The Build in Public Flywheel: My AI Business Framework
The number still surprises me when I look at it: $500,000 in 2025, and the primary catalyst was Claude Code.
I'm not saying this to brag. I'm saying it because when I started this journey, I had no special advantages. No massive following. No venture capital. Just a terminal, Claude Code, and a framework that works.
The breakdown looks like this: over $300,000 came from a single SaaS product I built using Claude Code. The remaining $100,000+ flowed from content—ad revenue, subscriptions, sponsorships, and a private community. The rest came from consulting and smaller projects that stemmed from visibility the content created.
What I'm about to share isn't theory. It's the exact playbook I used, and it's simple enough that you can start today. Not tomorrow. Today.
The Problem Most AI Builders Face
Here's what I see constantly in developer communities: talented people who've mastered Claude Code or similar AI tools, building impressive demos that go nowhere. They create proof-of-concepts, post them once, and wonder why nobody cares.
The issue isn't technical skill. The issue is thinking like an engineer instead of a builder.
Engineers focus on elegant code. Builders focus on solved problems. Engineers optimize for performance. Builders optimize for getting paid.
I spent years in the first camp. Building things nobody asked for. Refactoring code that never shipped. Perfecting features for products with zero users.
The shift happened when I realized that the same AI tools helping me code faster could also help me find problems worth solving, create content that attracts customers, and iterate based on real feedback—all without quitting my day job or investing significant capital.
The framework I developed works even if you have zero followers and can only commit 10 minutes per day to start.
The Build in Public Flywheel
The core concept is a self-reinforcing cycle with four phases:
Build → Create → Earn → Listen → Build again
Each phase feeds the next. Your apps provide content material. Your content attracts customers. Customer feedback improves your apps. Better apps generate more content opportunities.
Let me break down each phase with exactly what I do.
Phase 1: Build Apps That Solve Your Own Problems
The apps most likely to make money solve problems you personally experience. This isn't motivational advice—it's pattern recognition from watching hundreds of AI builders succeed or fail.
When you solve your own problem, you understand the pain viscerally. You know which features matter and which are fluff. You can test the solution immediately. And critically, if you have this problem, others probably do too.
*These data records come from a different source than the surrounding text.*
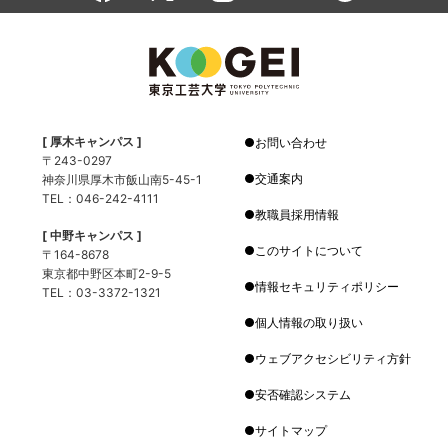
[ 厚木キャンパス ]
お問い合わせ
〒243-0297
交通案内
神奈川県厚木市飯山南5-45-1
TEL：046-242-4111
教職員採用情報
[ 中野キャンパス ]
このサイトについて
〒164-8678
東京都中野区本町2-9-5
情報セキュリティポリシー
TEL：03-3372-1321
個人情報の取り扱い
ウェブアクセシビリティ方針
安否確認システム
サイトマップ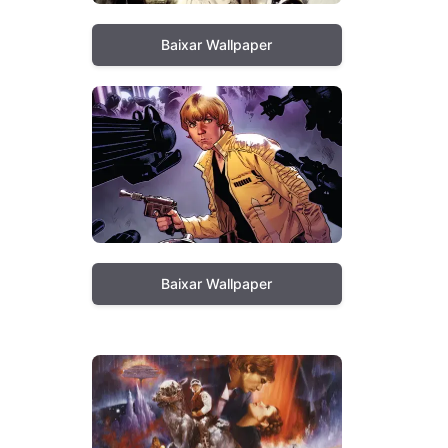
Baixar Wallpaper
Baixar Wallpaper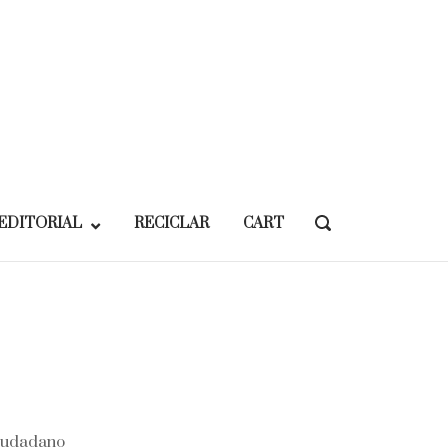
EDITORIAL
RECICLAR
CART
OPEN
SEARCH
BAR
ciudadano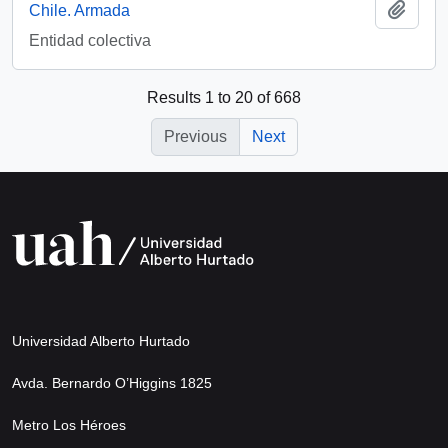
Add t
Chile. Armada
Entidad colectiva
Results 1 to 20 of 668
Previous
Next
Universidad Alberto Hurtado
Avda. Bernardo O’Higgins 1825
Metro Los Héroes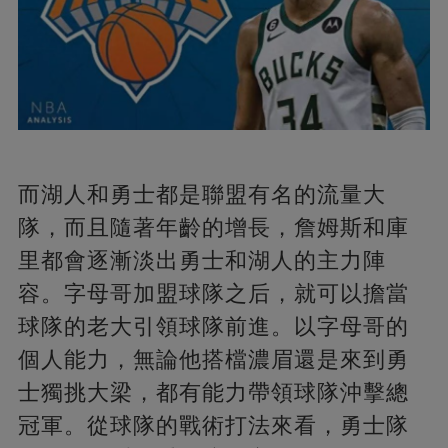
而湖人和勇士都是聯盟有名的流量大
隊，而且隨著年齡的增長，詹姆斯和庫
里都會逐漸淡出勇士和湖人的主力陣
容。字母哥加盟球隊之后，就可以擔當
球隊的老大引領球隊前進。以字母哥的
個人能力，無論他搭檔濃眉還是來到勇
士獨挑大梁，都有能力帶領球隊沖擊總
冠軍。從球隊的戰術打法來看，勇士隊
My highest-earning product, Creator Buddy, came from a frustration I couldn't ignore. I was spending hours every week analyzing my Twitter engagement—manually scrolling through tweets, trying to figure out what worked, when to post, what topics resonated. It was eating my time and I hated every second.
So I asked Claude Code to help me build a solution. Within a day, I had a CLI tool that analyzed engagement patterns, tracked sentiment, and identified optimal posting times. I used it myself for a month. Then I realized other creators had the same problem.
That personal tool became a $300,000+ SaaS.
Here's the practical exercise I recommend:
Open a notebook—physical or digital—and brain dump every frustration from your daily workflow. Don't filter. Write down every time you think "this is tedious" or "there should be a tool for this."
Then feed that list to Claude Code. I use a prompt like:
Here are challenges I face regularly:
[paste your list]
Suggest 5 specific app ideas that would solve these problems.
For each idea, describe the core functionality and potential users.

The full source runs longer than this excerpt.